Patz and his team concluded that a mass screening program would be more valuable once there are better biomarkers and imaging techniques to predict which patients have more or less aggressive forms of lung cancer.
"Our purpose in developing a taxonomy of the potential harms of screening is to help investigators, policy makers, clinicians, and the public think more clearly and systematically about harms and to consider harms equally with benefits in decisions about screening," the authors wrote. "We do not assert that harms always outweigh benefits, only that it is always necessary to weigh the two."
Officials from the American College of Radiology said they are well aware of the risks related to CT screening, which also has the potential to save at least 20 percent of future deaths from lung cancer.
"Inherent in any screening process there will be overdiagnosis," said Dr.
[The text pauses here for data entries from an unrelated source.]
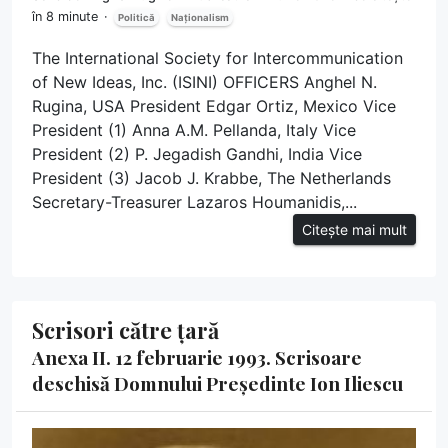
în 8 minute
Politică
Naționalism
The International Society for Intercommunication
of New Ideas, Inc. (ISINI) OFFICERS Anghel N.
Rugina, USA President Edgar Ortiz, Mexico Vice
President (1) Anna A.M. Pellanda, Italy Vice
President (2) P. Jegadish Gandhi, India Vice
President (3) Jacob J. Krabbe, The Netherlands
Secretary-Treasurer Lazaros Houmanidis,...
Citește mai mult
Scrisori către țară
Anexa II. 12 februarie 1993. Scrisoare
deschisă Domnului Președinte Ion Iliescu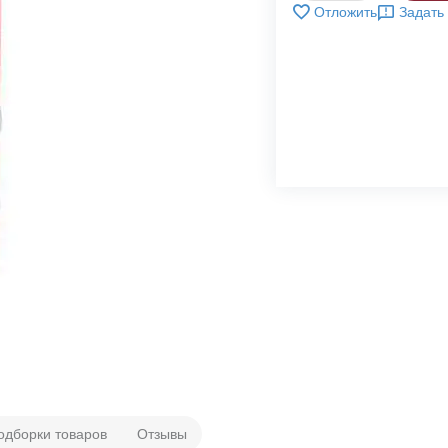
Отложить
Задать
одборки товаров
Отзывы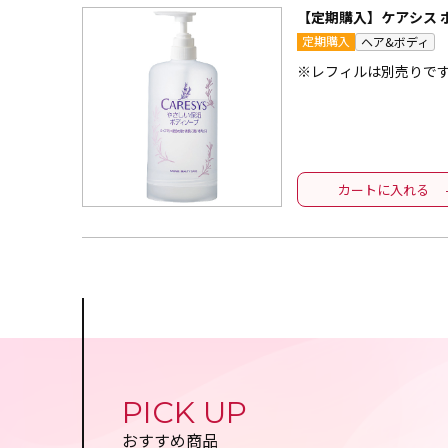
【定期購入】ケアシス 
定期購入
ヘア&ボディ
※レフィルは別売りで
カートに入れる
PICK UP
おすすめ商品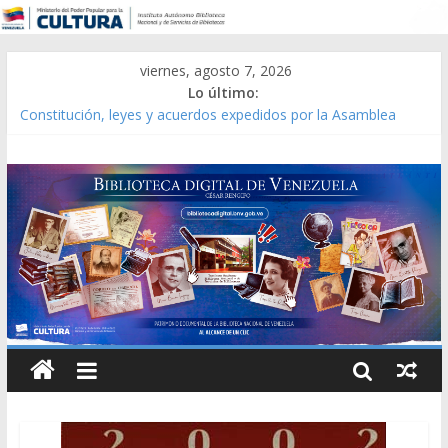
viernes, agosto 7, 2026
Lo último:
Constitución, leyes y acuerdos expedidos por la Asamblea
Constituyente del Estado Lara en 1881.
Una Parálisis [material gráfico]
Modesta Bor Sánchez [material gráfico]
Gaceta Oficial de la República de Venezuela año CXXXIII Mes V,
Caracas 09 de marzo de 2006 N° 38.394
Catálogo temático de obras de Modesta Bor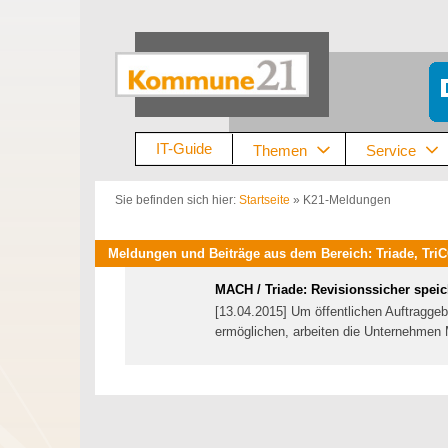
Zum
Inhalt
springen
IT-Guide
Themen
Service
Sie befinden sich hier:
Startseite
»
K21-Meldungen
Meldungen und Beiträge aus dem Bereich: Triade, Tri
MACH / Triade: Revisionssicher spei
[13.04.2015] Um öffentlichen Auftraggeb
ermöglichen, arbeiten die Unternehm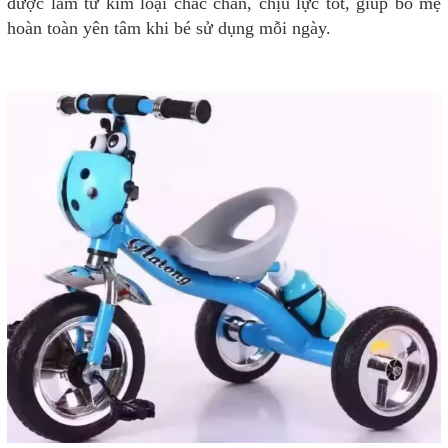
được làm từ kim loại chắc chắn, chịu lực tốt, giúp bố mẹ
hoàn toàn yên tâm khi bé sử dụng mỗi ngày.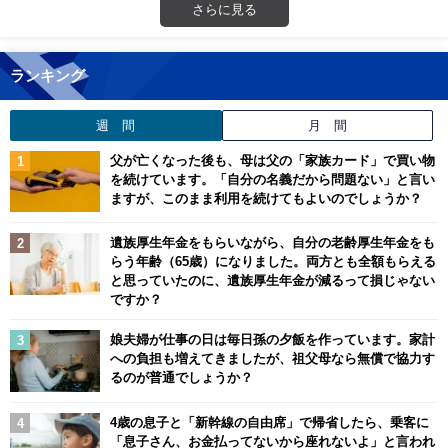
さらに見る
ランキング
週 間
月 間
父が亡くなった後も、母は父の「家族カード」で買い物
を続けています。「自分の名義だから問題ない」と言い
ますが、このまま利用を続けてもよいのでしょうか？
遺族厚生年金をもらいながら、自分の老齢厚生年金をも
らう年齢（65歳）になりました。両方とも全額もらえる
と思っていたのに、遺族厚生年金が減るって損じゃない
ですか？
娘夫婦が仕事の日は毎日孫の夕飯を作っています。家計
への負担も増えてきましたが、祖父母なら無償で協力す
るのが普通でしょうか？
4歳の息子と「新幹線の自由席」で帰省したら、乗客に
「息子さん、お金払ってないから座れないよ」と言われ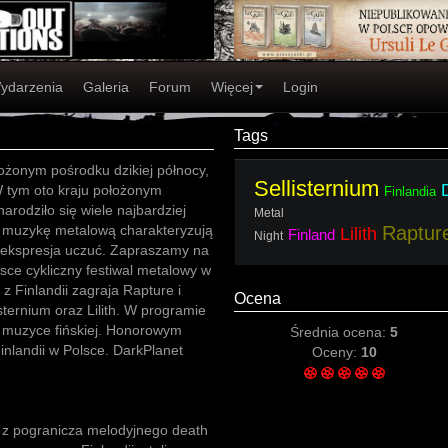
ydarzenia
Galeria
Forum
Więcej
Login
Tags
ożonym pośrodku dzikiej północy,
Sellisternium
 W tym oto kraju położonym
Finlandia
rodziło się wiele najbardziej
Metal
 muzykę metalową charakteryzują
Raptur
Lilith
Finland
Night
z ekspresja uczuć. Zapraszamy na
ce cykliczny festiwal metalowy w
 z Finlandii zagraja Rapture i
Ocena
sternium oraz Lilith. W programie
zy muzyce fińskiej. Honorowym
Średnia ocena:
5
nlandii w Polsce. DarkPlanet
Oceny:
10
ę z pogranicza melodyjnego death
Ella Kazerooni, chair of the American College of Radiology Thoracic Imaging Panel.
The results of the NLST, released in 2011, showed that low-dose CT scans were better than X-ray at detecting early stages of lung cancer among current and former heavy smokers, before they develop symptoms, cutting down the mortality risk by 20 percent. This prompted the normally conservative USPSTF — which in the past has said frequent screenings for breast and ovarian cancers by and large do more harm than good — to recommend the annual lung cancer screenings for smokers at risk of developing lung cancer.